### Description of the task
In your output, repeat each entry exactly and include no pictures.

### Source material
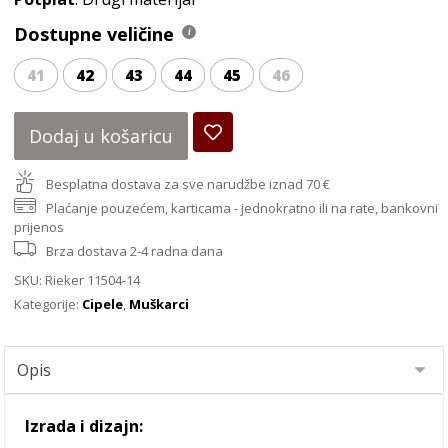
Dostupne veličine
41
42
43
44
45
46
Dodaj u košaricu
Besplatna dostava za sve narudžbe iznad 70 €
Plaćanje pouzećem, karticama - jednokratno ili na rate, bankovni
prijenos
Brza dostava 2-4 radna dana
SKU:
Rieker 11504-14
Kategorije:
Cipele
,
Muškarci
Izrada i dizajn:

### The completed task
Dostupne veličine
41
42
43
44
45
46
Dodaj u košaricu
Besplatna dostava za sve narudžbe iznad 70 €
Plaćanje pouzećem, karticama - jednokratno ili na rate, bankovni
prijenos
Brza dostava 2-4 radna dana
SKU:
Rieker 11504-14
Kategorije:
Cipele
,
Muškarci
Izrada i dizajn:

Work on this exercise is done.